De werkdag van… Petra Blok-Kalteren

30-08-2018 – In ‘De werkdag van…’ vertelt een secretaresse in de zorg over haar werkdag. Dit keer kijken we mee over de schouder van Petra Blok-Kalteren. Petra is medisch secretaresse op de afdeling Algemene Chirurgie van ziekenhuis Rijnstate in Arnhem. Ze werkt vijf dagen per week van 7.00 tot 14.00 uur. Haar werkplek is op de afdeling zelf, bij de teampost. Dat betekent wel dat er dagelijks heel wat prikkels op haar afkomen. Petra zit er niet mee. “Ik vind het leuk om het knetterdruk te hebben”, zegt ze stellig. Hoe dat allemaal in de praktijk gaat, vertelt ze in deze aflevering van De werkdag van…

Door Ellen Smink

Wie is Petra?
Petra Blok-Kalteren is 56 jaar, getrouwd, moeder van vier volwassen dochters en oma van vijf kleinkinderen. “Mijn man en ik zijn 36 jaar getrouwd en in die jaren zijn we 14 keer verhuisd. We wonen nu in Arnhem maar hebben onder andere ook in Mozambique en het Caribisch gebied gewoond. Dat vele verhuizen had te maken met het werk van mijn man.
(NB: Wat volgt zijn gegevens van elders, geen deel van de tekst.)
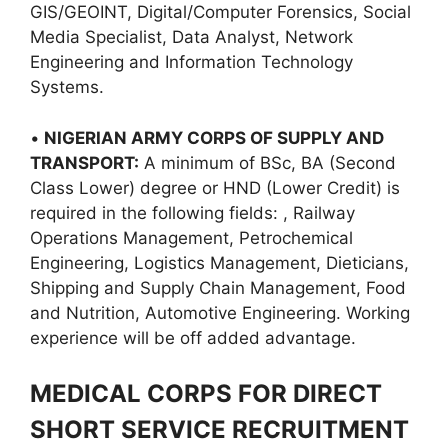
GIS/GEOINT, Digital/Computer Forensics, Social
Media Specialist, Data Analyst, Network
Engineering and Information Technology
Systems.
•
NIGERIAN ARMY CORPS OF SUPPLY AND
TRANSPORT:
A minimum of BSc, BA (Second
Class Lower) degree or HND (Lower Credit) is
required in the following fields: , Railway
Operations Management, Petrochemical
Engineering, Logistics Management, Dieticians,
Shipping and Supply Chain Management, Food
and Nutrition, Automotive Engineering. Working
experience will be off added advantage.
MEDICAL CORPS FOR DIRECT
SHORT SERVICE RECRUITMENT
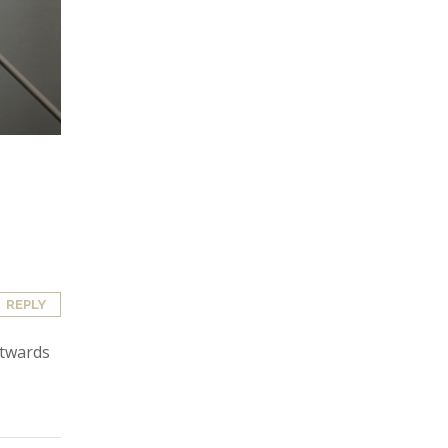
REPLY
utwards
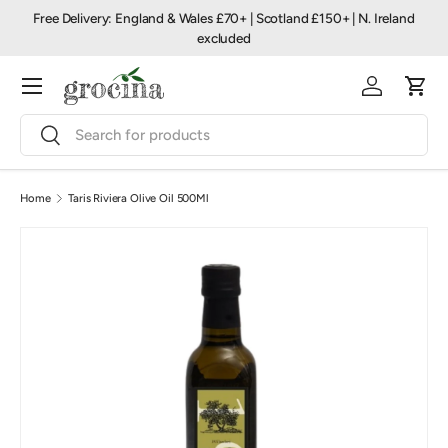
Free Delivery: England & Wales £70+ | Scotland £150+ | N. Ireland
Skip to content
excluded
Menu
Log in
Cart
Search
Search
Home
Taris Riviera Olive Oil 500Ml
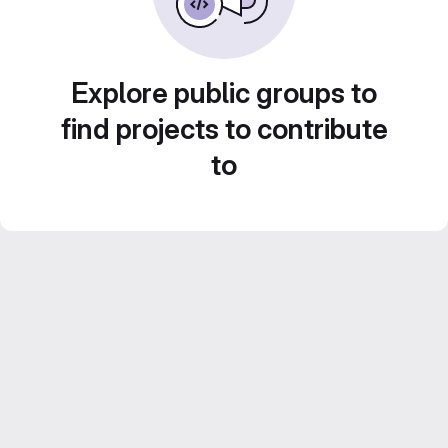
Explore public groups to
find projects to contribute
to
Hij zag steeds weer kansen om andere dingen te gaan doen en wij pakten heel makkelijk de boel weer op om te verhuizen.” Na al die omzwervingen streek het gezin in Arnhem neer en vond Petra het, toen de kinderen groter werden, tijd voor een eigen carrière. “Ik heb de PABO gedaan en ben van oorsprong onderwijzeres. Ik heb weleens op scholen ingevallen, maar lesgeven was toch niet echt mijn ding. In die tijd kwam ik toevallig in aanraking met iemand die in het ziekenhuis werkte. Die vroeg me of ik in Rijnstate op de poli Reumatologie wilde werken. Dat was in 2000. Het beviel me zo goed dat ik niet meer uit het ziekenhuis ben weggegaan, op een uitstapje van een jaar naar het Radboud ziekenhuis na. Voor ik zeven jaar geleden op de afdeling Algemene Chirurgie startte, heb ik in Rijnstate op verschillende poli’s en afdelingen gewerkt, waaronder de O.K., pathologie, gynaecologie en urologie. Daardoor heb ik een scala aan ervaring gekregen wat me hier op de afdeling goed van pas komt. Ik ken alle terminologieën en kan er over meepraten. De verpleegkundigen zeggen weleens: ‘jij weet soms meer dan wij’. Dat is leuk om te horen.”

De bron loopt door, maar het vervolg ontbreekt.